Navigating Hazardous Waters

 Maritime insurance companies in London announced an expansion of risk areas in the Red Sea due to increased attacks on commercial ships. The southern Red Sea has been deemed a high-risk area, requiring ships to report when passing through these zones and pay additional insurance fees for coverage lasting up to 7 days.

As a result, war risk premiums have increased from 0.1% to 0.15% to 0.2% of the ship’s value, compared to 0.07% in the period preceding the declaration. This translates to tens of thousands of additional dollars in costs for a journey lasting no more than seven days.

Mohamed Khalifa, a maritime insurance consultant, emphasized that maritime insurance is directly impacted by tensions and conflicts experienced by ships during their voyages. The value of insurance is assessed based on the level of risk faced by the ships. With the heightened frequency of Houthi attacks on ships in the Red Sea region, marine insurance coverages for both ships and transported goods, as well as shipping rates, have increased.

Khalifa explained to “Zawia3” that threats to ships in this area are classified as terrorist attacks, making them the most dangerous type of insurance, leading to increased prices for maritime insurance services. He added that insurance prices for ships opting for the route via Ras Rajaa Al-Salih have also increased, along with the extended duration of the journey, exposing them to additional risks. All these changes cast a shadow on the final price borne by the consumer.

The insurance consultant expects the current situation to impact reinsurance agreements that are supposed to be renewed during this period. Conditions may be added, or prices for maritime insurance risks may increase by reinsurance companies in European and English markets.

According to the Central Agency for Public Mobilization and Statistics, the trade deficit in November last year decreased by 38.5% to reach $2.15 billion in 2021. The value of exports also decreased by 17.8%, recording $3.79 billion in November last year, while the value of imports decreased by 26.8% during the same period, reaching $5.94 billion.

In a related context, Dr. Salah El-Din Fahmy, an economics professor at Al-Azhar University, stated that any ship being attacked in the Red Sea region directly affects trade movement in the entire area, especially for Egypt, which benefits significantly from this waterway through trade with other countries and the passage of ships through the Suez Canal, generating national income revenues. He anticipates an increase in the prices of various goods, especially those imported, in the coming period due to these attacks, which have raised shipping, transportation, and insurance costs as well.

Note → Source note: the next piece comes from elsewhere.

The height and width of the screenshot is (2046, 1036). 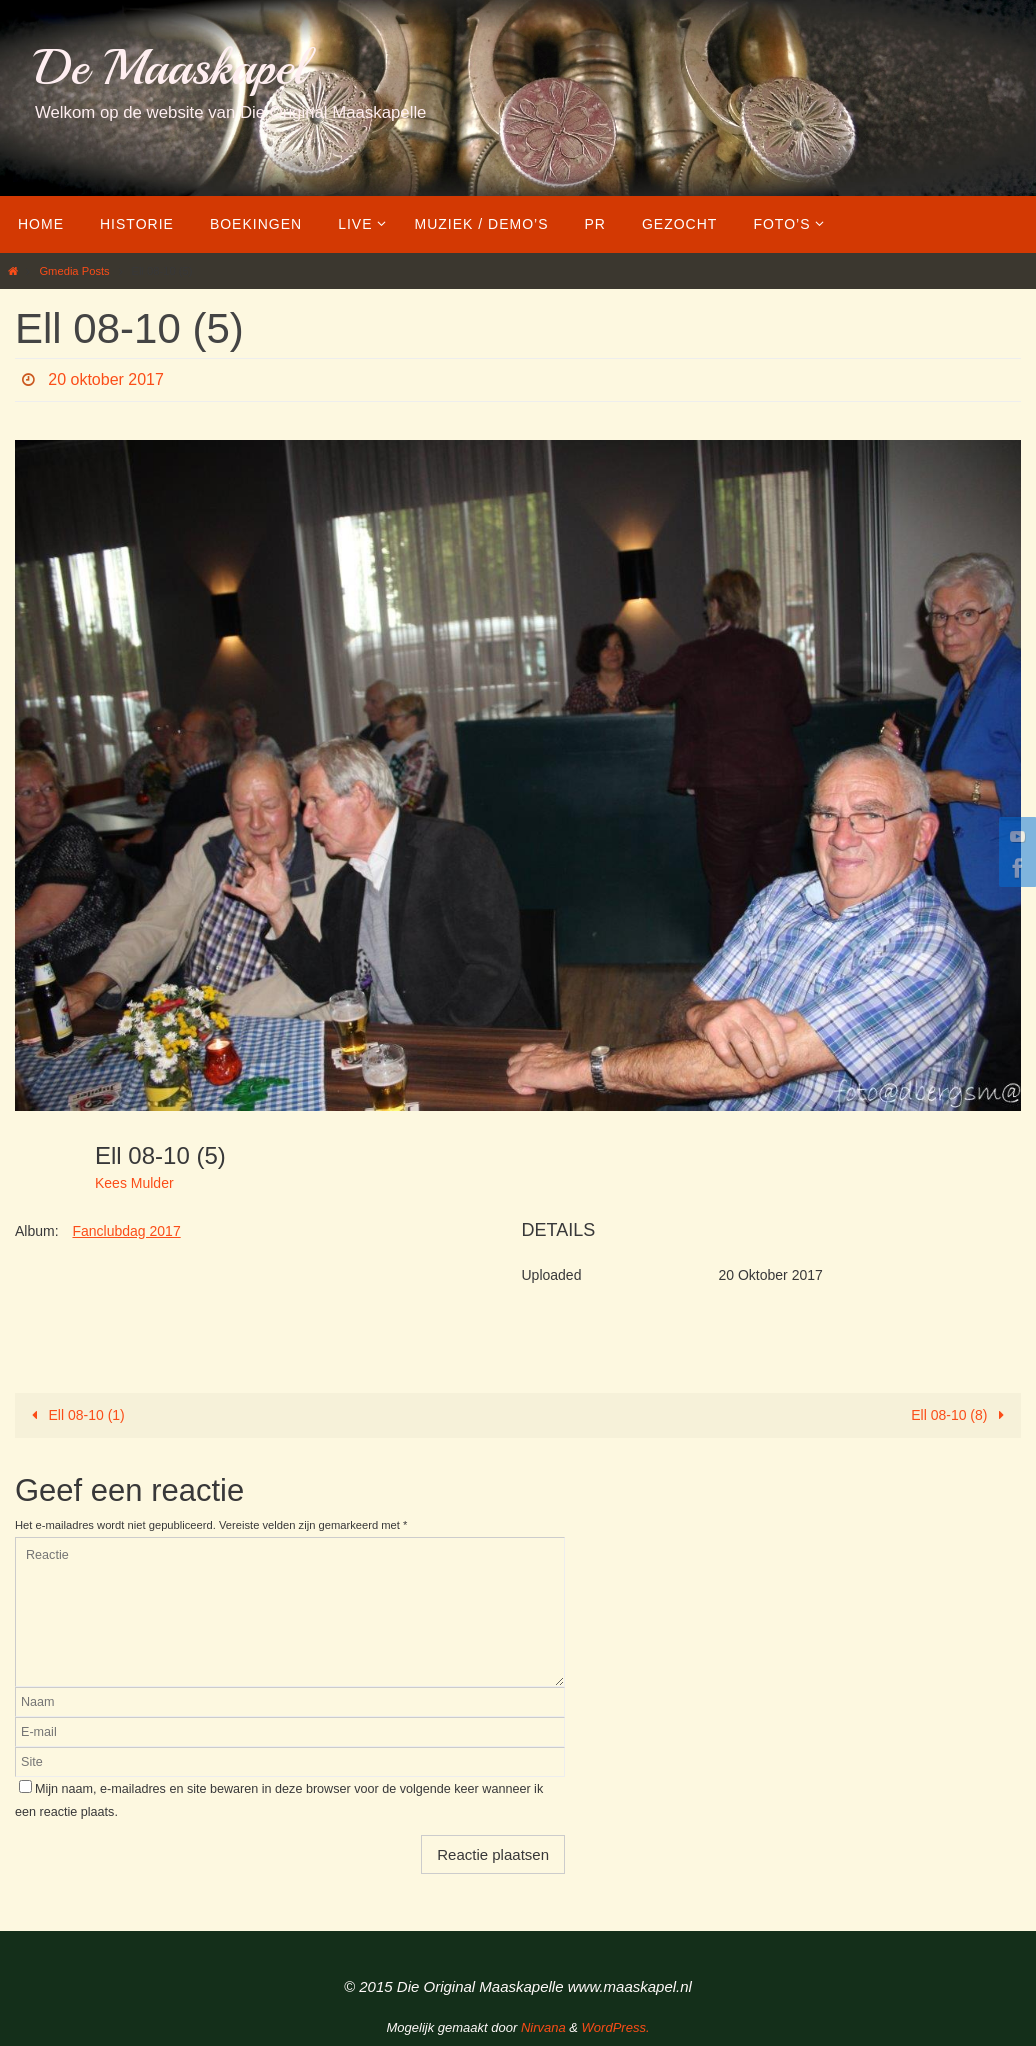 I want to click on Kees Mulder, so click(x=134, y=1183).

Commercial shipping in the Red Sea is a victim of the intense political conflicts in the region, particularly with military movements by Western countries, led by the United States, to confront these attacks threatening international navigation.

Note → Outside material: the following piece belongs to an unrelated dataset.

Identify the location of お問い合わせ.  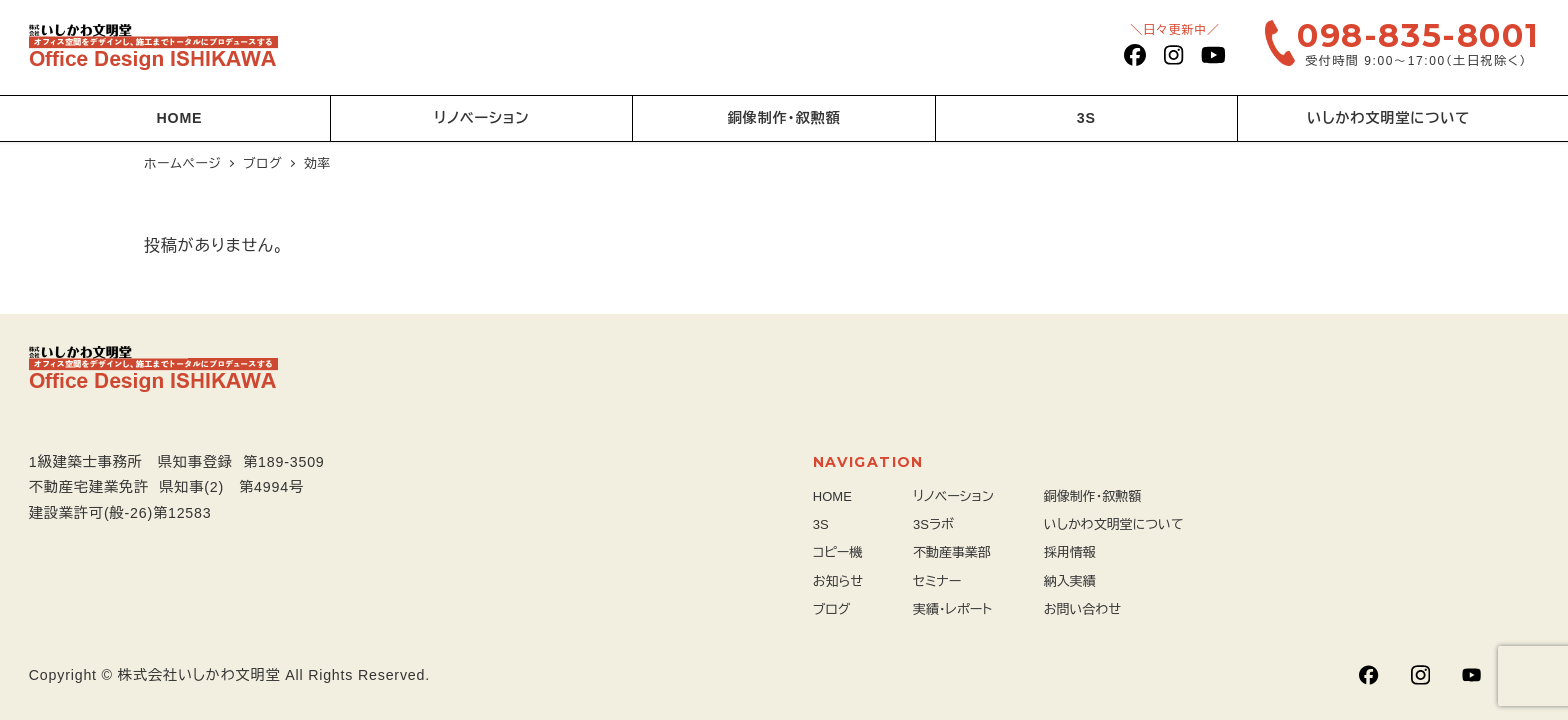 (1082, 609).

Four global shipping companies, representing 53.3% of total global maritime shipping, temporarily redirected their voyages from the Suez Canal to the route of Ras Rajaa Al-Salih. These companies include the Swiss company MSC with 19.3%, the Danish company Maersk with 15%, the French company CMA CGM with 12%, and the German Hapag-Lloyd with 7%, according to Statista statistics.

Before these companies announced the suspension of movement through the Suez Canal, 55 ships had already changed their route to Ras Rajaa Al-Salih since November 19, until December 17. However, 2128 other ships crossed the canal during the same period, according to Osama Rabie, the head of the Suez Canal Authority. The average passage of ships through the Suez Canal ranges from 50 to 60 ships daily, with an annual average of about 19,000 ships, according to the monthly report issued by the container shipping movement. 

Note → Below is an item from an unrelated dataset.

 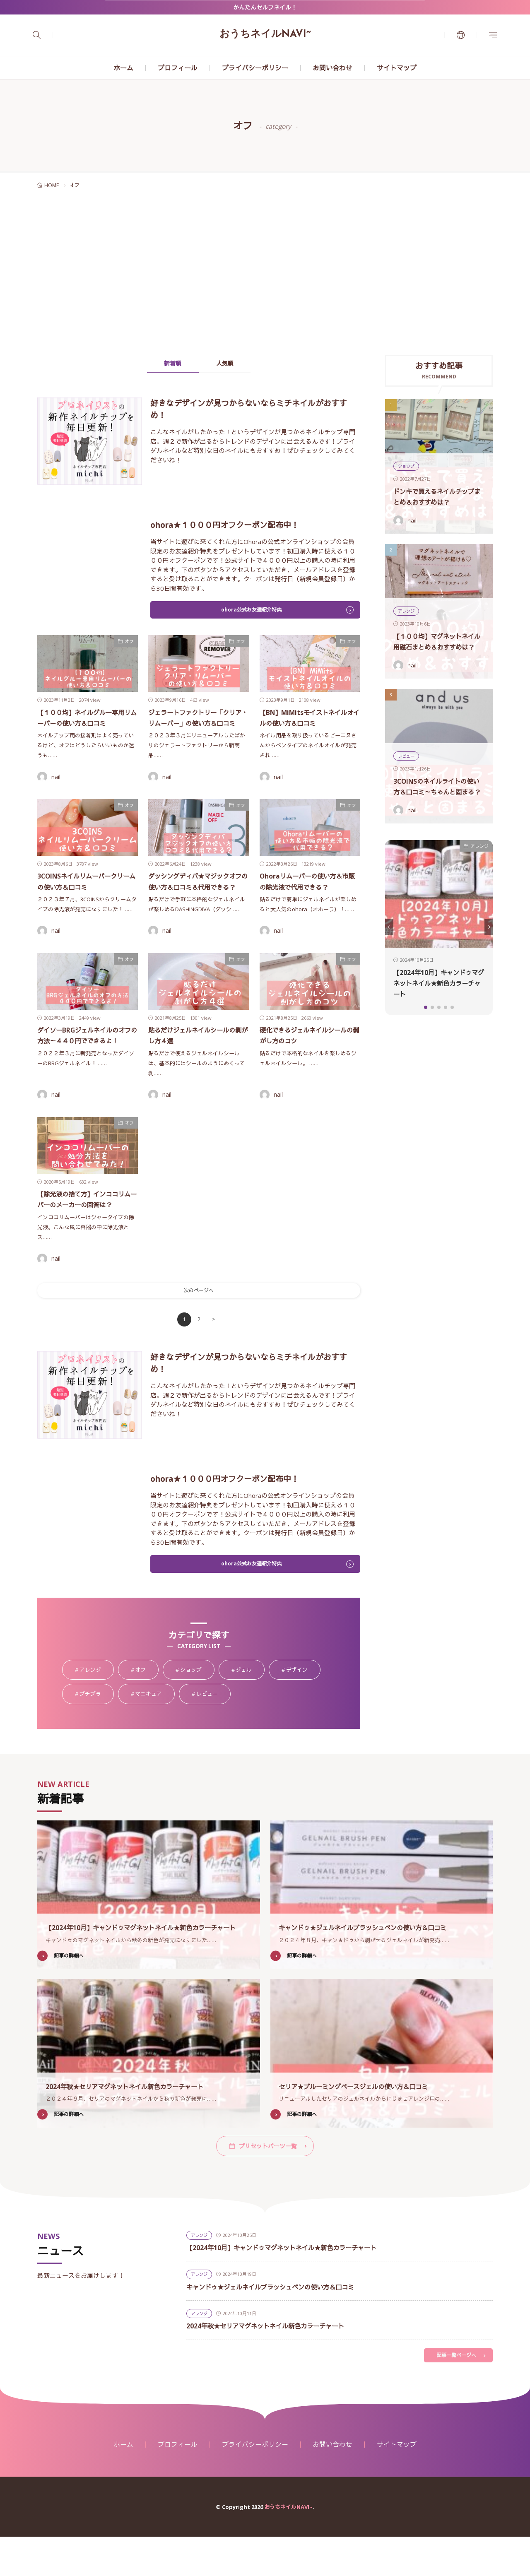 What do you see at coordinates (51, 185) in the screenshot?
I see `HOME` at bounding box center [51, 185].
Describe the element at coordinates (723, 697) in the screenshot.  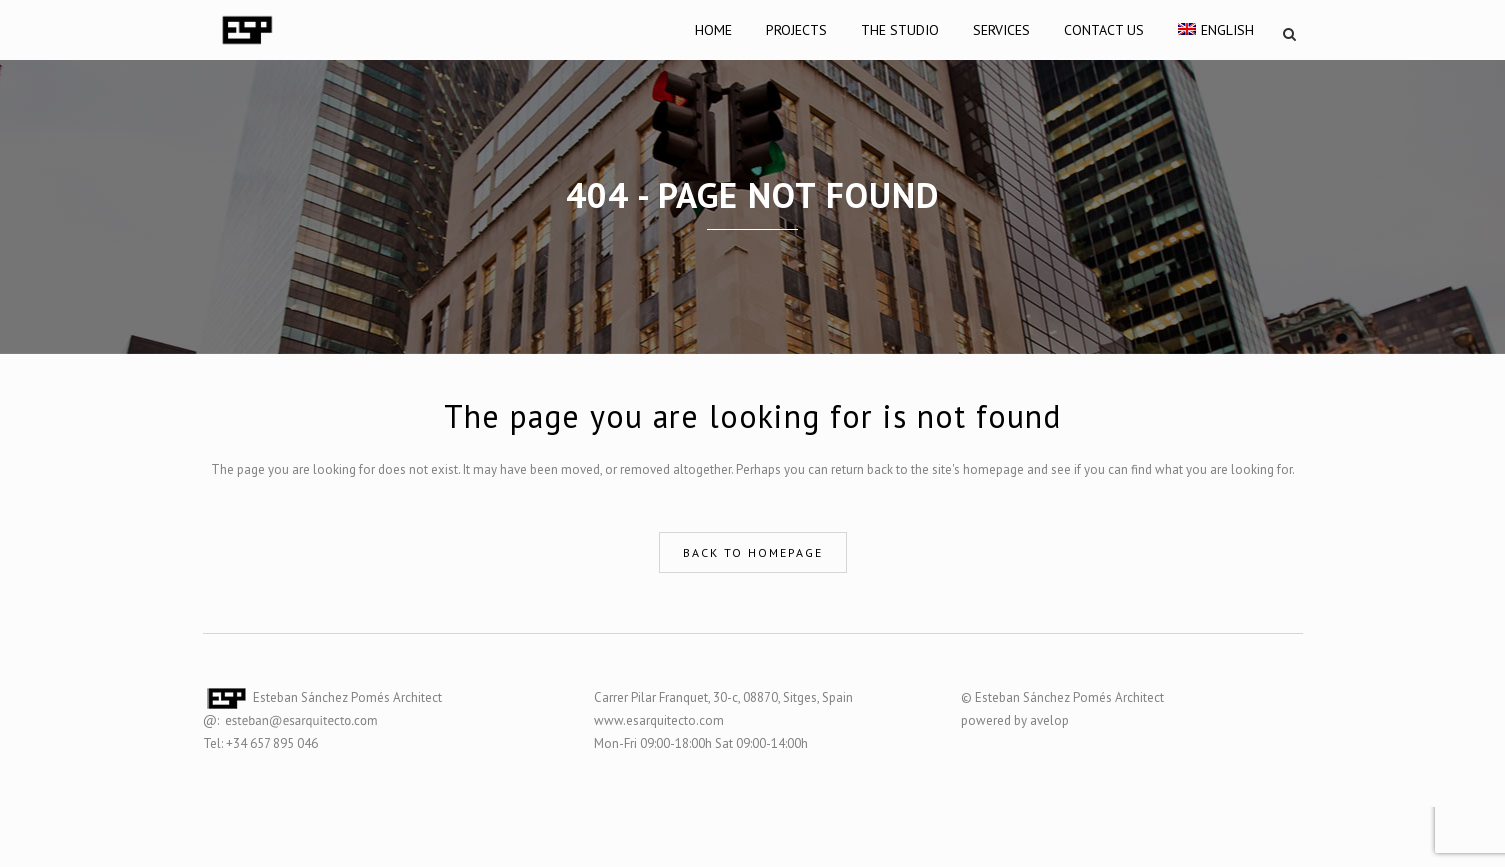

Amidst the escalating security threats in the Bab El Mandeb region, this will affect all countries bordering the Red Sea. The increased difficulty of using the vital shipping route has led many global shipping companies to redirect their shipments to the route of Ras Rajaa Al-Salih. This adds a considerable distance to the shipping journey, potentially extending the duration by weeks and directly raising costs that cast a shadow on prices.